Monocrotaline pyrrole (MCTP), a putative toxic metabolite of the pyrrolizidine alkaloid, monocrotaline, causes pulmonary vascular thrombi that are associated with vascular remodeling, pulmonary hypertension, and right cardioventricular hypertrophy in rats. It is possible that such thrombi contribute to the lung injury and pulmonary hypertension in this model. A previous study indicated that rats treated with MCTP did not have excessive procoagulant activity in the peripheral blood. Since thrombosis may also result from insufficient fibrinolytic activity in the systemic circulation, we evaluated the fibrinolytic system of rats given MCTP. Male Sprague-Dawley rats were given a single injection of MCTP (3.5 mg/kg) or an equal volume of N,N-dimethylformamide vehicle in the tail vein and were killed at 1, 3, 5, 8, 11, or 14 days after toxin administration. Several markers of lung injury and fibrinolysis were measured. Lung injury was evident 3 days after administration of MCTP and became more pronounced with time. In MCTP-treated rats, right heart hypertrophy was observed at 11 days and became more pronounced at 14 days. There was no change in the plasminogen concentration or in the activities of tissue plasminogen activator or alpha 2-antiplasmin in blood throughout the time course. Beginning at Day 8 and continuing through Day 14, there was an increase in the activity of plasminogen activator inhibitor in blood of rats that received MCTP. In addition, we evaluated the fibrinolytic activity of lung tissue slices. Rats treated with MCTP had a significant decrease in fibrinolytic activity of lung tissue at Day 3. A more pronounced decrease was evident by Day 8, and this continued through Day 14. In summary, MCTP treatment of rats decreases the fibrinolytic activity of lung tissue relatively early after exposure to the toxicant and before the onset of pulmonary hypertension. The change is reflected slightly later in plasma. These alterations in fibrinolytic activity may explain why fibrin thrombi form in the lungs of rats treated with MCTP.
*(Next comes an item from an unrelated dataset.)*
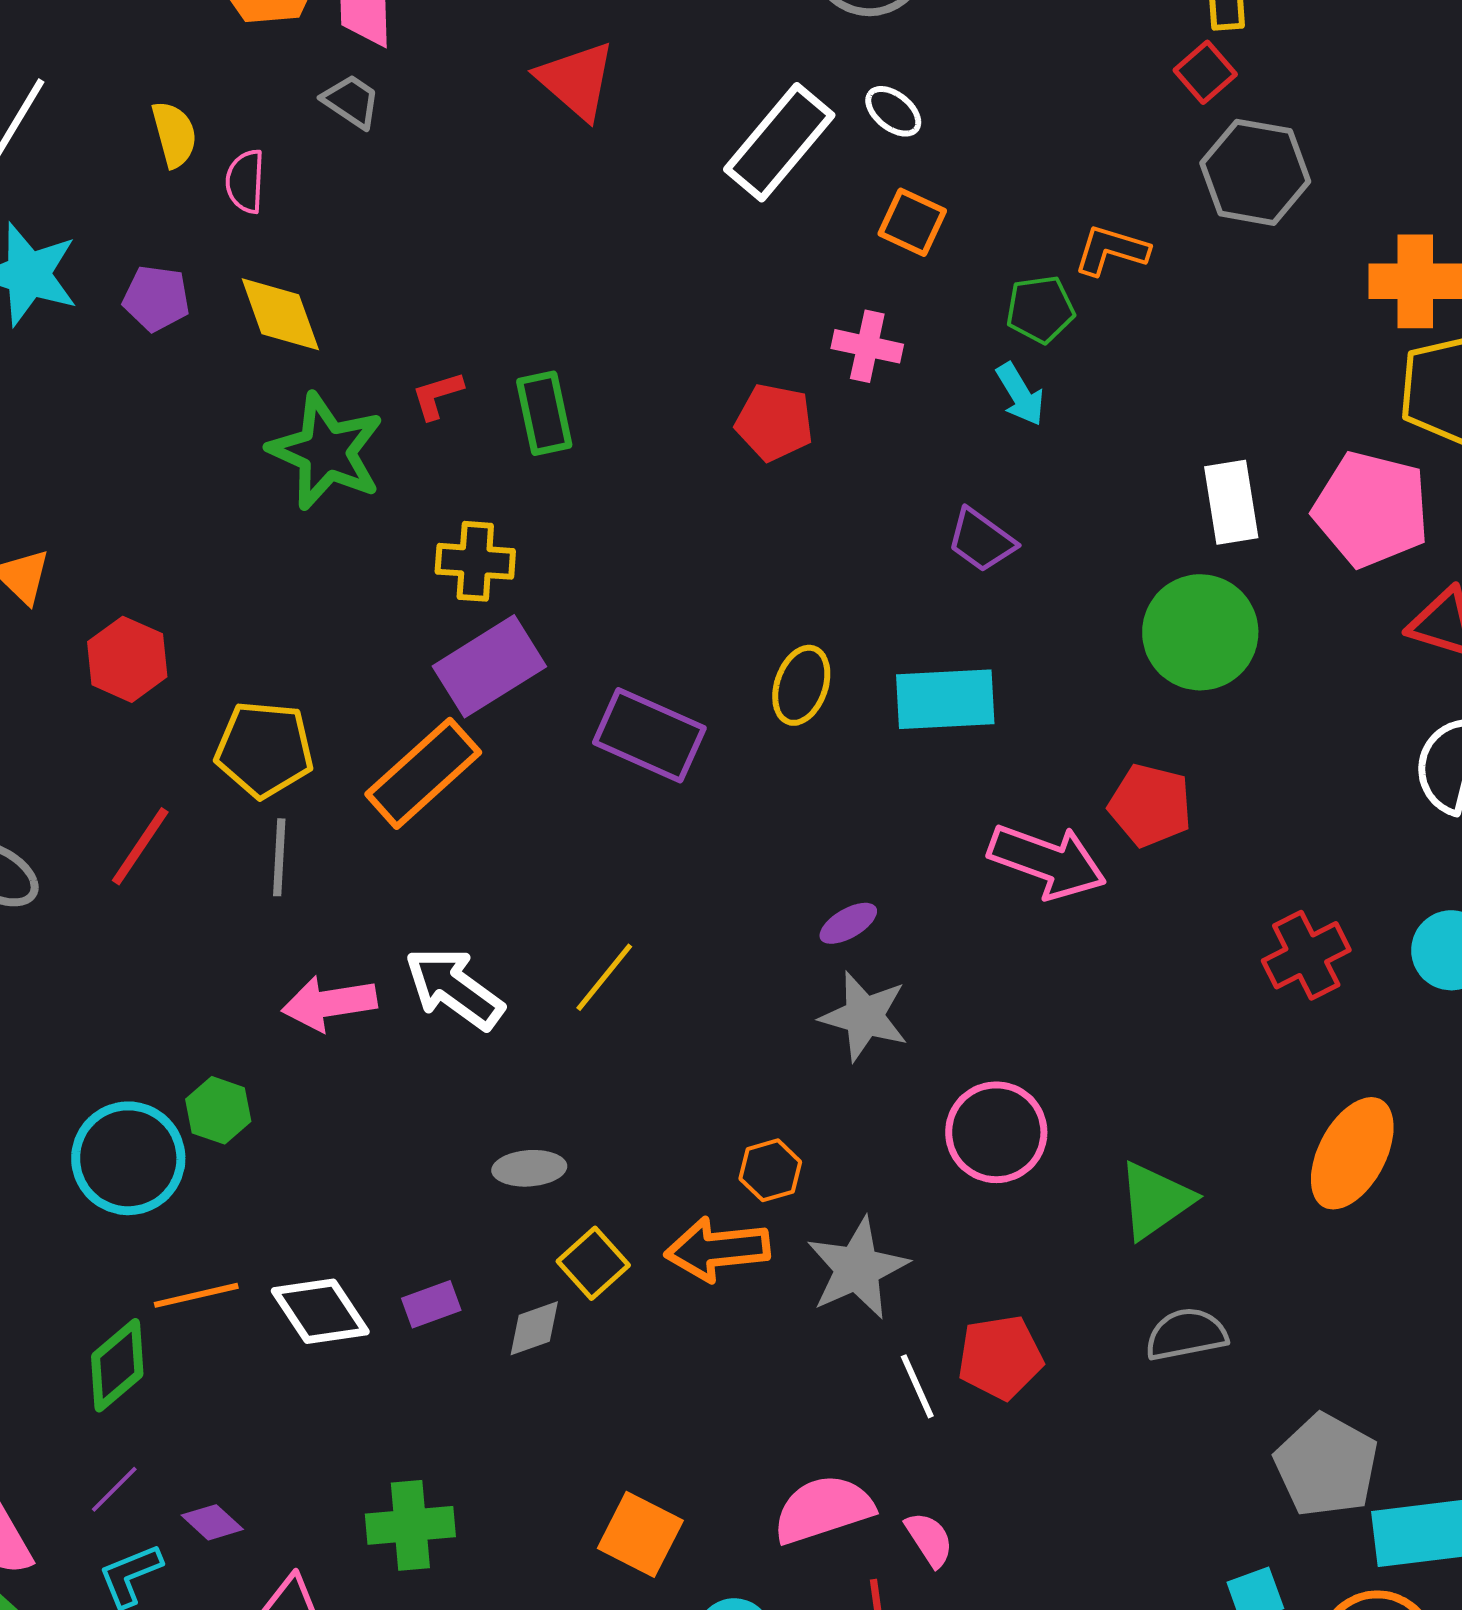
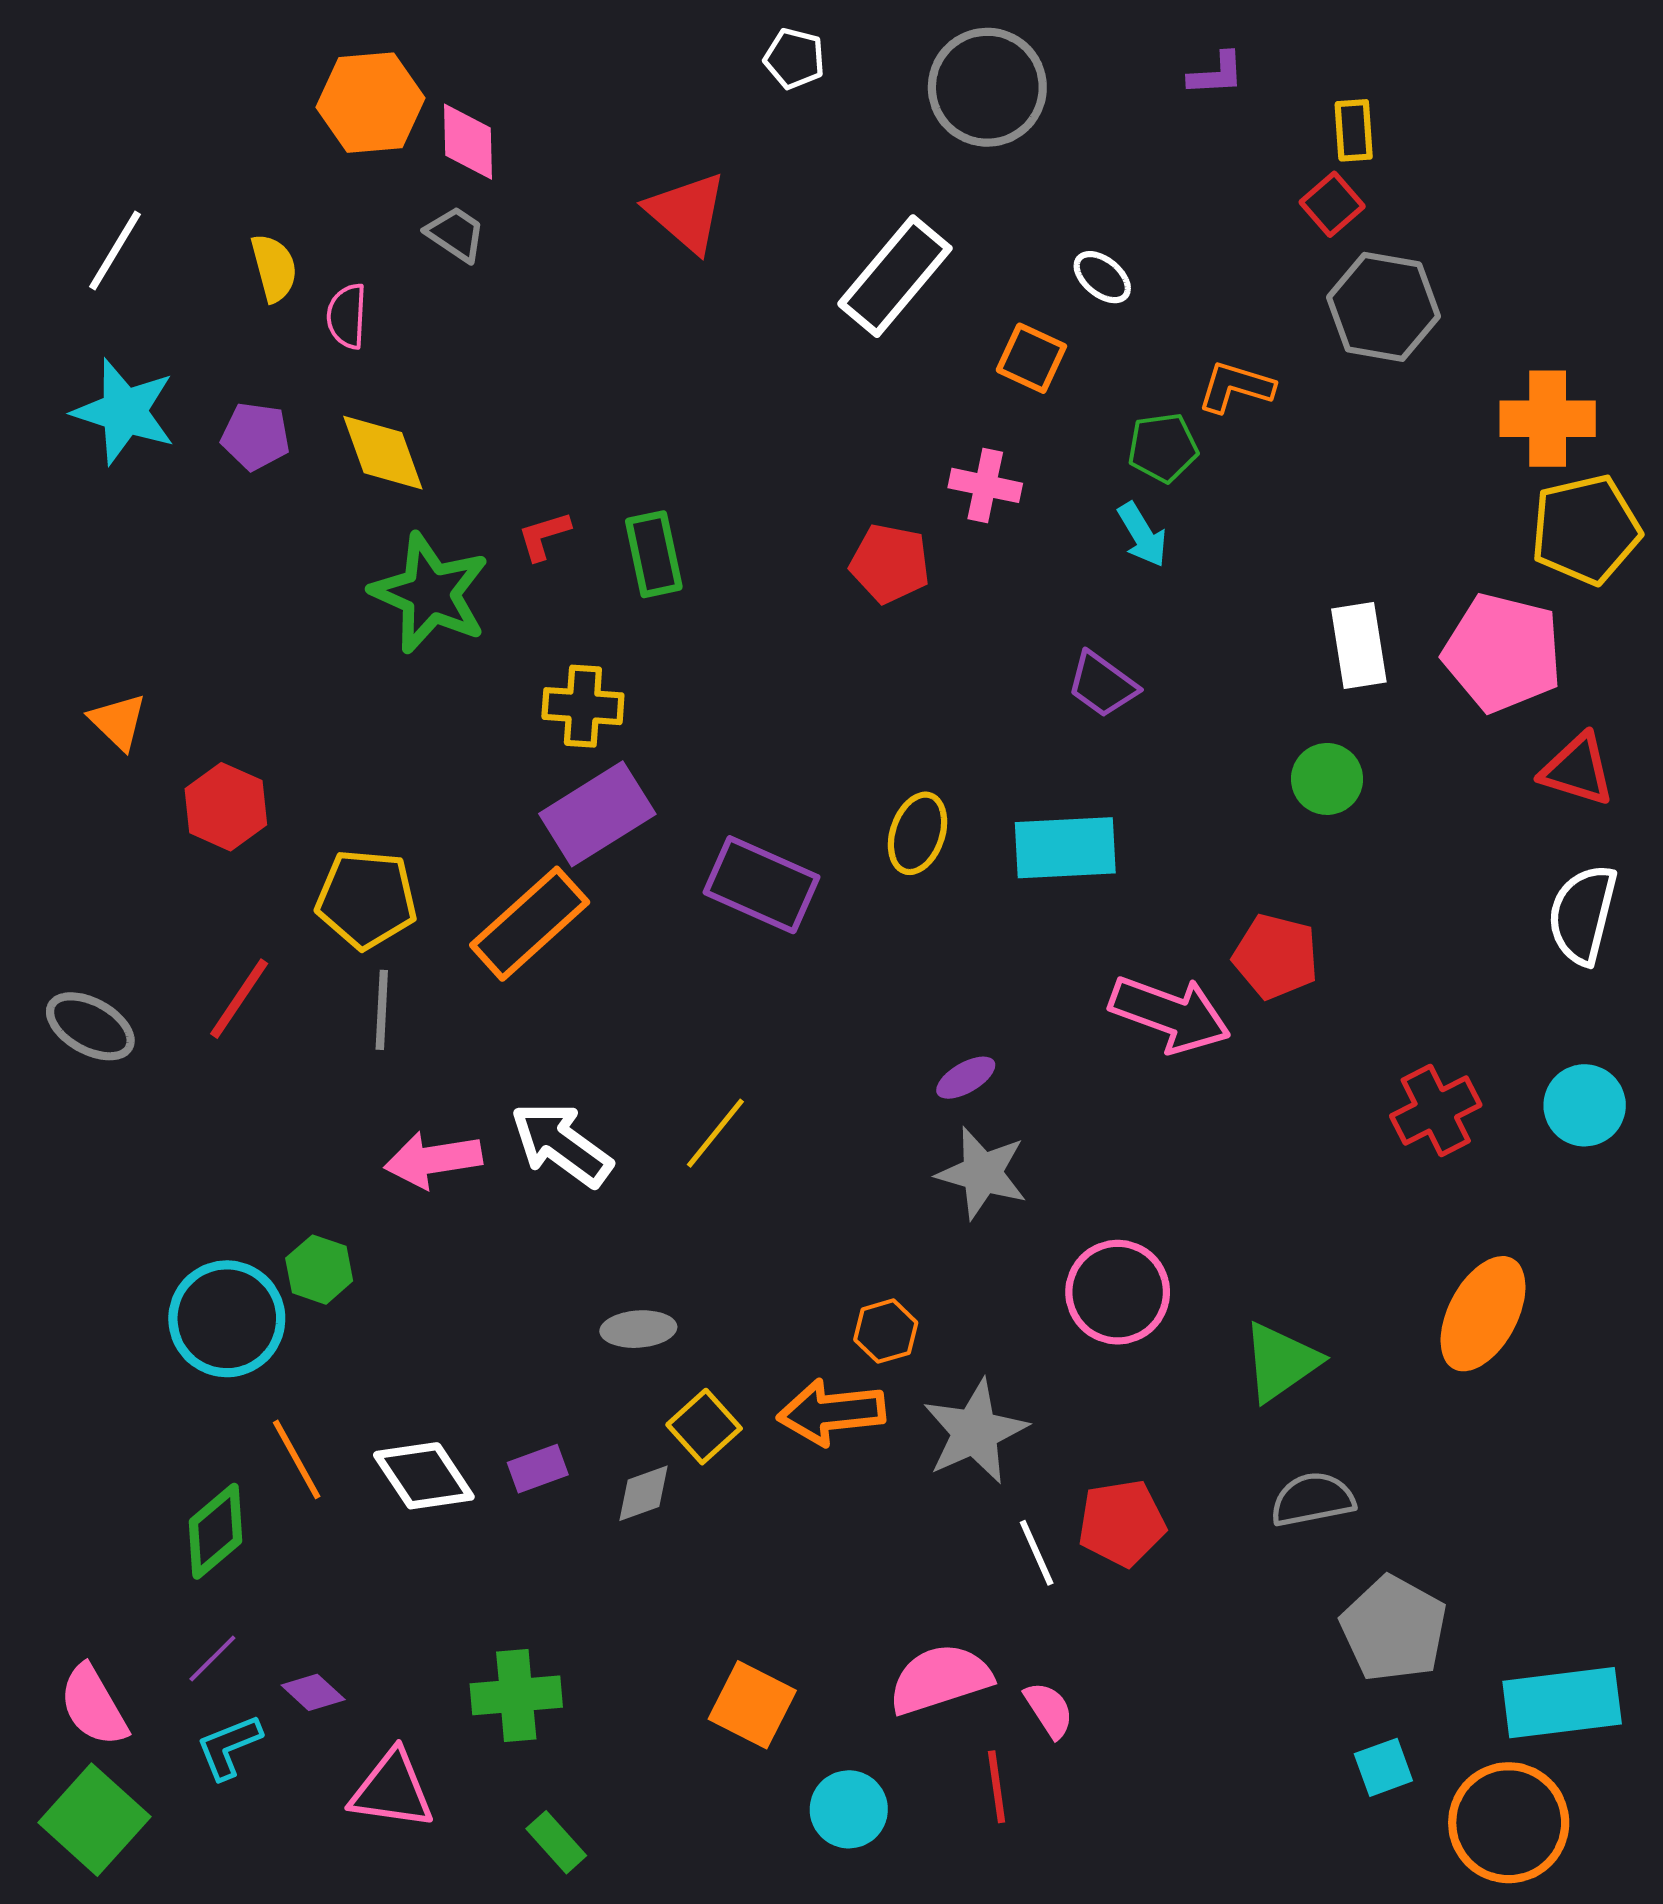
white ellipse: (893, 111) -> (1102, 277), moved
green circle: (1200, 632) -> (1327, 779), size x0.6
orange line: (196, 1295) -> (297, 1459), turned 74
gray pentagon: (1326, 1465) -> (1394, 1629), moved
单猪屎豆碱吡咯(MCTP)是吡咯里西啶生物碱单猪屎豆碱的一种潜在有毒代谢产物,可导致大鼠肺血管血栓形成,这些血栓与血管重塑、肺动脉高压和右心室肥大有关。在该模型中,此类血栓可能导致肺损伤和肺动脉高压。先前的一项研究表明,用MCTP处理的大鼠外周血中没有过度的促凝活性。由于血栓形成也可能是由于全身循环中纤维蛋白溶解活性不足所致,我们评估了给予MCTP的大鼠的纤维蛋白溶解系统。将雄性Sprague-Dawley大鼠尾静脉单次注射MCTP(3.5mg/kg)或等体积的N,N-二甲基甲酰胺载体,并在给予毒素后1、3、5、8、11或14天处死。测量了肺损伤和纤维蛋白溶解的几个标志物。给予MCTP后3天肺损伤明显,且随时间推移变得更加明显。在MCTP处理的大鼠中,11天时观察到右心肥大,14天时变得更加明显。在整个时间过程中,血浆中纤溶酶原浓度、组织纤溶酶原激活物或α2-抗纤溶酶的活性均无变化。从第8天开始并持续到第14天,接受MCTP的大鼠血液中纤溶酶原激活物抑制剂的活性增加。此外,我们评估了肺组织切片 的纤维蛋白溶解活性。用MCTP处理的大鼠在第3天时肺组织的纤维蛋白溶解活性显著降低。到第8天时,更明显的降低变得明显,并且这种情况持续到第14天。总之,用MCTP处理大鼠在接触毒物后相对早期且在肺动脉高压发作之前降低了肺组织的纤维蛋白溶解活性。这种变化在血浆中稍晚反映出来。纤维蛋白溶解活性的这些改变可能解释了为什么在用MCTP处理的大鼠肺中形成纤维蛋白血栓。